Start of Block
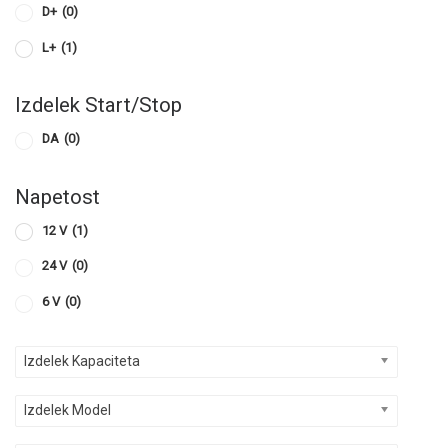
D+
(0)
L+
(1)
Izdelek Start/Stop
DA
(0)
Napetost
12 V
(1)
24 V
(0)
6 V
(0)
Izdelek Kapaciteta
Izdelek Model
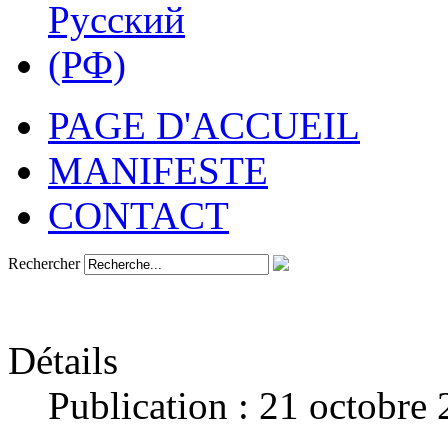
PAGE D'ACCUEIL
MANIFESTE
CONTACT
Rechercher
Détails
Publication : 21 octobre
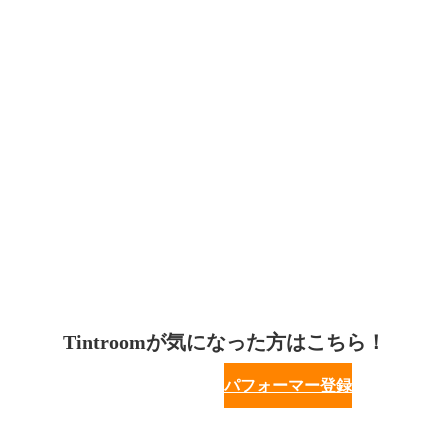
Tintroomが気になった方はこちら！
パフォーマー登録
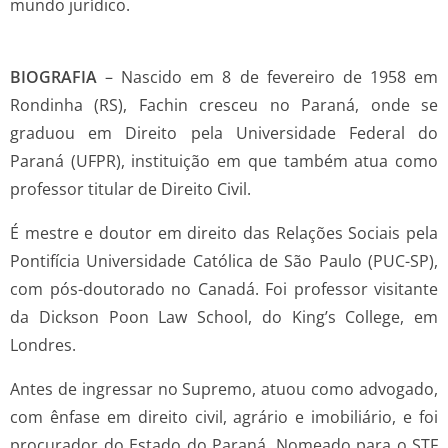
mundo jurídico.
BIOGRAFIA
– Nascido em 8 de fevereiro de 1958 em
Rondinha (RS), Fachin cresceu no Paraná, onde se
graduou em Direito pela Universidade Federal do
Paraná (UFPR), instituição em que também atua como
professor titular de Direito Civil.
É mestre e doutor em direito das Relações Sociais pela
Pontifícia Universidade Católica de São Paulo (PUC-SP),
com pós-doutorado no Canadá. Foi professor visitante
da Dickson Poon Law School, do King’s College, em
Londres.
Antes de ingressar no Supremo, atuou como advogado,
com ênfase em direito civil, agrário e imobiliário, e foi
procurador do Estado do Paraná. Nomeado para o STF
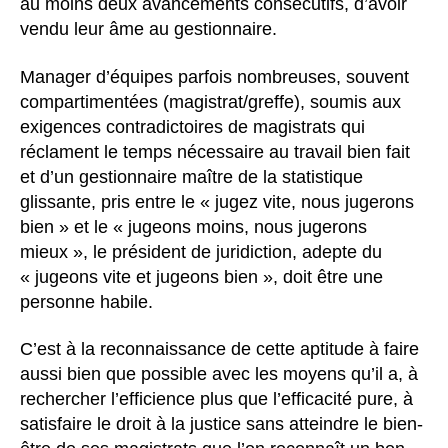
au moins deux avancements consécutifs, d’avoir
vendu leur âme au gestionnaire.
Manager d’équipes parfois nombreuses, souvent
compartimentées (magistrat/greffe), soumis aux
exigences contradictoires de magistrats qui
réclament le temps nécessaire au travail bien fait
et d’un gestionnaire maître de la statistique
glissante, pris entre le « jugez vite, nous jugerons
bien » et le « jugeons moins, nous jugerons
mieux », le président de juridiction, adepte du
« jugeons vite et jugeons bien », doit être une
personne habile.
C’est à la reconnaissance de cette aptitude à faire
aussi bien que possible avec les moyens qu’il a, à
rechercher l’efficience plus que l’efficacité pure, à
satisfaire le droit à la justice sans atteindre le bien-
End of Block
* PROBLEM STATEMENT
Your answer must be an exact copy of the records above, with no pictures included.

* EXPECTED ANSWER
D+
(0)
L+
(1)
Izdelek Start/Stop
DA
(0)
Napetost
12 V
(1)
24 V
(0)
6 V
(0)
Izdelek Kapaciteta
Izdelek Model
PAGE D'ACCUEIL
MANIFESTE
CONTACT
Rechercher
Détails
Publication : 21 octobre
Tintroomが気になった方はこちら！
パフォーマー登録
mundo jurídico.
BIOGRAFIA
– Nascido em 8 de fevereiro de 1958 em
Rondinha (RS), Fachin cresceu no Paraná, onde se
graduou em Direito pela Universidade Federal do
Paraná (UFPR), instituição em que também atua como
professor titular de Direito Civil.
É mestre e doutor em direito das Relações Sociais pela
Pontifícia Universidade Católica de São Paulo (PUC-SP),
com pós-doutorado no Canadá. Foi professor visitante
da Dickson Poon Law School, do King’s College, em
Londres.
Antes de ingressar no Supremo, atuou como advogado,
com ênfase em direito civil, agrário e imobiliário, e foi
procurador do Estado do Paraná. Nomeado para o STF
au moins deux avancements consécutifs, d’avoir
vendu leur âme au gestionnaire.
Manager d’équipes parfois nombreuses, souvent
compartimentées (magistrat/greffe), soumis aux
exigences contradictoires de magistrats qui
réclament le temps nécessaire au travail bien fait
et d’un gestionnaire maître de la statistique
glissante, pris entre le « jugez vite, nous jugerons
bien » et le « jugeons moins, nous jugerons
mieux », le président de juridiction, adepte du
« jugeons vite et jugeons bien », doit être une
personne habile.
C’est à la reconnaissance de cette aptitude à faire
aussi bien que possible avec les moyens qu’il a, à
rechercher l’efficience plus que l’efficacité pure, à
satisfaire le droit à la justice sans atteindre le bien-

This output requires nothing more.